Ted ‘Grocer’ Heath, as he will always be for me, was chosen by his fellow MPs to be their leader in 1965 as the Tory answer to Harold Wilson. After two Old Etonian patricians, Macmillan and Douglas-Home, the Grocer was a grammar-school boy, a meritocrat who would spearhead a new-look, classless Conservative party.
He was a clever, hard-working man, totally devoted to his political career. Unfortunately, with his wooden stance and curious ‘neow-neow’ voice, he lacked charisma, a failing he would never have admitted, as Michael Gove did recently. I remember Heath presenting the awards at the annual What the Papers Say lunch in 1968 and you could see journalists furtively looking at their watches after only a few minutes of his speech. This man will never be prime minister was my firm conviction.
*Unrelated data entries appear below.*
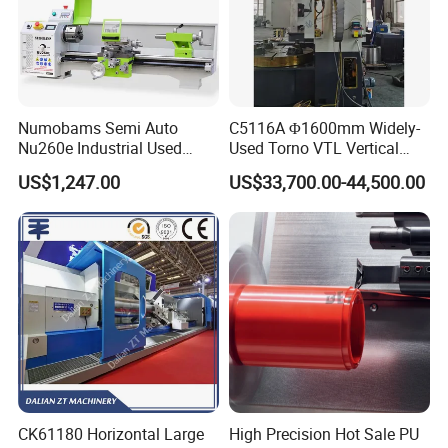
Numobams Semi Auto
C5116A Φ1600mm Widely-
Nu260e Industrial Used
Used Torno VTL Vertical
Metal Lathe Machine for
Turning Lathe Machine with
US$1,247.00
US$33,700.00-44,500.00
Workshop Use
Single Column
CK61180 Horizontal Large
High Precision Hot Sale PU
Yet two years later, proving once again that you cannot predict political outcomes, Heath won the general election to the surprise of everyone apart from himself. And almost immediately, as the many witnesses contributing to this interesting new book attest, things started to go wrong. ‘Something happened to Ted Heath once he became Prime Minister,’ David Howell recalls: ‘The old sparkle vanished.’ Ian Macleod, the star member of his team, died suddenly. Unemployment and prices rose, the trade unions grew increasingly militant and before long we had the three-day week and an ill-timed election which Heath lost. It came as something of a shock when he then lost a leadership contest to Margaret Thatcher the following year.
‘Reserved’, ‘buttoned-up’ and similar expressions recur in the reminiscences of Heath’s circle which Michael McManus has assembled. ‘Rude’ is another word which crops up regularly, though usually introduced with a note of regret and the urge to absolve Heath of being deliberately insulting.